What you are asked to do.
Each record below must be retyped exactly, with nothing left out.

━━━ Recorded data

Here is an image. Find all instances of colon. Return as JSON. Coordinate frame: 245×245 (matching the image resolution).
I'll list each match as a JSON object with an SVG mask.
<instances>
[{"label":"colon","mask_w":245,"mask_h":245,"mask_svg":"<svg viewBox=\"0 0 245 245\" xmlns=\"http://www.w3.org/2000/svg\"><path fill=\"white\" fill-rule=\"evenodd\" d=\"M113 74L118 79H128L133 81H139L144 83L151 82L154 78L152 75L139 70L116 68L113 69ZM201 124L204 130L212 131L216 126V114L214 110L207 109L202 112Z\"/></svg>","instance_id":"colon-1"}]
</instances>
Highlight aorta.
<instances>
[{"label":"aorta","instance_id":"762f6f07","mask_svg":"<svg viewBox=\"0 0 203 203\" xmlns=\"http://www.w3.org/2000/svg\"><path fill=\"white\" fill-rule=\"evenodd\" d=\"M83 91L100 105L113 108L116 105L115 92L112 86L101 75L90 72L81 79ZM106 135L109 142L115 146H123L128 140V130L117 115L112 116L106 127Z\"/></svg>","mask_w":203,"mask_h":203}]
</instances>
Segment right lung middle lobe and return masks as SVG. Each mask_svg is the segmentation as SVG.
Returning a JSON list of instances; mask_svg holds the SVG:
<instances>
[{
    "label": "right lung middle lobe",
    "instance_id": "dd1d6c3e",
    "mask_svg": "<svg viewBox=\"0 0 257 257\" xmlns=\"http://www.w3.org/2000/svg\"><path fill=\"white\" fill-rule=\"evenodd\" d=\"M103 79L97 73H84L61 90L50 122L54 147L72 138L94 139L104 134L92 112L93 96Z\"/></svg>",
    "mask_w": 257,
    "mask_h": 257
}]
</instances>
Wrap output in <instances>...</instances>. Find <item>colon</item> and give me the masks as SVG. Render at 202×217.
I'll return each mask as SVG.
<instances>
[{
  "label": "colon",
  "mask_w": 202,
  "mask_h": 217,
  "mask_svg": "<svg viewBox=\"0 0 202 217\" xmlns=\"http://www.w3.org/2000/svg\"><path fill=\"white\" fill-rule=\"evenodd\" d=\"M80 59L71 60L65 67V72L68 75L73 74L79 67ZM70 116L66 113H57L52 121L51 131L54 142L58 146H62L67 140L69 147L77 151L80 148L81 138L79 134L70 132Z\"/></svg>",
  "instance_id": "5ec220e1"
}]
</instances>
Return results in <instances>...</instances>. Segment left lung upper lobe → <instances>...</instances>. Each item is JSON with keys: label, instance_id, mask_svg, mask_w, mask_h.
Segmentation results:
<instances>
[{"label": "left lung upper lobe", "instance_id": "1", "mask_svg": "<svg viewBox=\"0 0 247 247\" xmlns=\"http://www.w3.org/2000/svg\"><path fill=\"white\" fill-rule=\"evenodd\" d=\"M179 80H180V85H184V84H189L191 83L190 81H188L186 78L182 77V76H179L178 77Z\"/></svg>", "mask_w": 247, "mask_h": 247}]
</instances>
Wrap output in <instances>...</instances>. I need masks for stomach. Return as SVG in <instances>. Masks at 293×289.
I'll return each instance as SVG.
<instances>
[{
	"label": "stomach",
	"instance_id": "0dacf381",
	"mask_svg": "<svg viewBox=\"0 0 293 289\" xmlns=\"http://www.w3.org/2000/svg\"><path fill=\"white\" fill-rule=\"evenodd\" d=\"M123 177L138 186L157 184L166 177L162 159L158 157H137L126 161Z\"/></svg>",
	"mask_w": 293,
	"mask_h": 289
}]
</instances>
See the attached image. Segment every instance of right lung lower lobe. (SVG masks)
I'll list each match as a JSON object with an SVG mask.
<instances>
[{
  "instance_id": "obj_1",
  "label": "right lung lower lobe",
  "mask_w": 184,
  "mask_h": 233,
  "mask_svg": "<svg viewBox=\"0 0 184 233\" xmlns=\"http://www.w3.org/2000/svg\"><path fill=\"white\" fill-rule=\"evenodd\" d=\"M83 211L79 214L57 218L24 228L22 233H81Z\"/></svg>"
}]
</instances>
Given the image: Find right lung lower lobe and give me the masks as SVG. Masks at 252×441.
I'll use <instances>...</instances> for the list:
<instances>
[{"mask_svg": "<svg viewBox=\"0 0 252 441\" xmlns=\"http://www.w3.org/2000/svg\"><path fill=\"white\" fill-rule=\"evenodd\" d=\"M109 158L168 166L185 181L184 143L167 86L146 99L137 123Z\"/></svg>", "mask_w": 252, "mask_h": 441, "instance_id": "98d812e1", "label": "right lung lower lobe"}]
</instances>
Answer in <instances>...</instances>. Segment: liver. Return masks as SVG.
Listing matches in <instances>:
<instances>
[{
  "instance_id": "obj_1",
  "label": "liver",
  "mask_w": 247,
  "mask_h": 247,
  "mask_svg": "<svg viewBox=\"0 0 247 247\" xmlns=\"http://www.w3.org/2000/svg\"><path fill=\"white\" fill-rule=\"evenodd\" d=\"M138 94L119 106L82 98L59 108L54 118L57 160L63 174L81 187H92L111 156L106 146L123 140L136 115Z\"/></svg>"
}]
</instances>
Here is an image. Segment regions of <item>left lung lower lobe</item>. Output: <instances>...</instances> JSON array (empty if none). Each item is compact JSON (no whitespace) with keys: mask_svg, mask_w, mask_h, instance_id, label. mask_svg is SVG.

━━━━━━

Expected output.
Here is an image. Find all instances of colon. Return as JSON. Coordinate frame: 245×245 (matching the image resolution).
I'll list each match as a JSON object with an SVG mask.
<instances>
[{"label":"colon","mask_w":245,"mask_h":245,"mask_svg":"<svg viewBox=\"0 0 245 245\" xmlns=\"http://www.w3.org/2000/svg\"><path fill=\"white\" fill-rule=\"evenodd\" d=\"M113 74L118 79H128L133 81H139L144 83L151 82L154 78L152 75L139 70L116 68L113 69ZM201 124L204 130L212 131L216 126V114L214 110L207 109L202 112Z\"/></svg>","instance_id":"colon-1"}]
</instances>
Highlight aorta.
<instances>
[{"label":"aorta","instance_id":"762f6f07","mask_svg":"<svg viewBox=\"0 0 203 203\" xmlns=\"http://www.w3.org/2000/svg\"><path fill=\"white\" fill-rule=\"evenodd\" d=\"M83 91L100 105L113 108L116 105L115 92L112 86L101 75L90 72L81 79ZM106 135L109 142L115 146H123L128 140V130L117 115L112 116L106 127Z\"/></svg>","mask_w":203,"mask_h":203}]
</instances>
Segment right lung middle lobe and return masks as SVG. Each mask_svg is the segmentation as SVG.
Returning a JSON list of instances; mask_svg holds the SVG:
<instances>
[{
    "label": "right lung middle lobe",
    "instance_id": "dd1d6c3e",
    "mask_svg": "<svg viewBox=\"0 0 257 257\" xmlns=\"http://www.w3.org/2000/svg\"><path fill=\"white\" fill-rule=\"evenodd\" d=\"M103 79L97 73H84L61 90L50 122L54 147L72 138L94 139L104 134L92 112L93 96Z\"/></svg>",
    "mask_w": 257,
    "mask_h": 257
}]
</instances>
Wrap output in <instances>...</instances>. Find <item>colon</item> and give me the masks as SVG. Render at 202×217.
I'll return each mask as SVG.
<instances>
[{
  "label": "colon",
  "mask_w": 202,
  "mask_h": 217,
  "mask_svg": "<svg viewBox=\"0 0 202 217\" xmlns=\"http://www.w3.org/2000/svg\"><path fill=\"white\" fill-rule=\"evenodd\" d=\"M80 59L71 60L65 67V72L68 75L73 74L79 67ZM70 116L66 113H57L52 121L51 131L54 142L58 146H62L67 140L69 147L77 151L80 148L81 138L79 134L70 132Z\"/></svg>",
  "instance_id": "5ec220e1"
}]
</instances>
Return results in <instances>...</instances>. Segment left lung upper lobe → <instances>...</instances>. Each item is JSON with keys: label, instance_id, mask_svg, mask_w, mask_h.
Segmentation results:
<instances>
[{"label": "left lung upper lobe", "instance_id": "1", "mask_svg": "<svg viewBox=\"0 0 247 247\" xmlns=\"http://www.w3.org/2000/svg\"><path fill=\"white\" fill-rule=\"evenodd\" d=\"M179 80H180V85H184V84H189L191 83L190 81H188L186 78L182 77V76H179L178 77Z\"/></svg>", "mask_w": 247, "mask_h": 247}]
</instances>
Wrap output in <instances>...</instances>. I need masks for stomach. Return as SVG in <instances>. Masks at 293×289.
I'll return each instance as SVG.
<instances>
[{
	"label": "stomach",
	"instance_id": "0dacf381",
	"mask_svg": "<svg viewBox=\"0 0 293 289\" xmlns=\"http://www.w3.org/2000/svg\"><path fill=\"white\" fill-rule=\"evenodd\" d=\"M123 177L138 186L157 184L166 177L162 159L158 157H137L126 161Z\"/></svg>",
	"mask_w": 293,
	"mask_h": 289
}]
</instances>
See the attached image. Segment every instance of right lung lower lobe. (SVG masks)
I'll list each match as a JSON object with an SVG mask.
<instances>
[{
  "instance_id": "obj_1",
  "label": "right lung lower lobe",
  "mask_w": 184,
  "mask_h": 233,
  "mask_svg": "<svg viewBox=\"0 0 184 233\" xmlns=\"http://www.w3.org/2000/svg\"><path fill=\"white\" fill-rule=\"evenodd\" d=\"M83 211L79 214L57 218L24 228L22 233H81Z\"/></svg>"
}]
</instances>
Given the image: Find right lung lower lobe and give me the masks as SVG. Masks at 252×441.
I'll use <instances>...</instances> for the list:
<instances>
[{"mask_svg": "<svg viewBox=\"0 0 252 441\" xmlns=\"http://www.w3.org/2000/svg\"><path fill=\"white\" fill-rule=\"evenodd\" d=\"M109 158L168 166L185 181L184 143L167 86L146 99L137 123Z\"/></svg>", "mask_w": 252, "mask_h": 441, "instance_id": "98d812e1", "label": "right lung lower lobe"}]
</instances>
Answer in <instances>...</instances>. Segment: liver. Return masks as SVG.
Listing matches in <instances>:
<instances>
[{
  "instance_id": "obj_1",
  "label": "liver",
  "mask_w": 247,
  "mask_h": 247,
  "mask_svg": "<svg viewBox=\"0 0 247 247\" xmlns=\"http://www.w3.org/2000/svg\"><path fill=\"white\" fill-rule=\"evenodd\" d=\"M138 94L119 106L82 98L59 108L54 118L57 160L63 174L81 187H92L111 156L106 146L123 140L136 115Z\"/></svg>"
}]
</instances>
Here is an image. Segment regions of <item>left lung lower lobe</item>. Output: <instances>...</instances> JSON array (empty if none). Each item is compact JSON (no whitespace) with keys: mask_svg, mask_w, mask_h, instance_id, label. mask_svg is SVG.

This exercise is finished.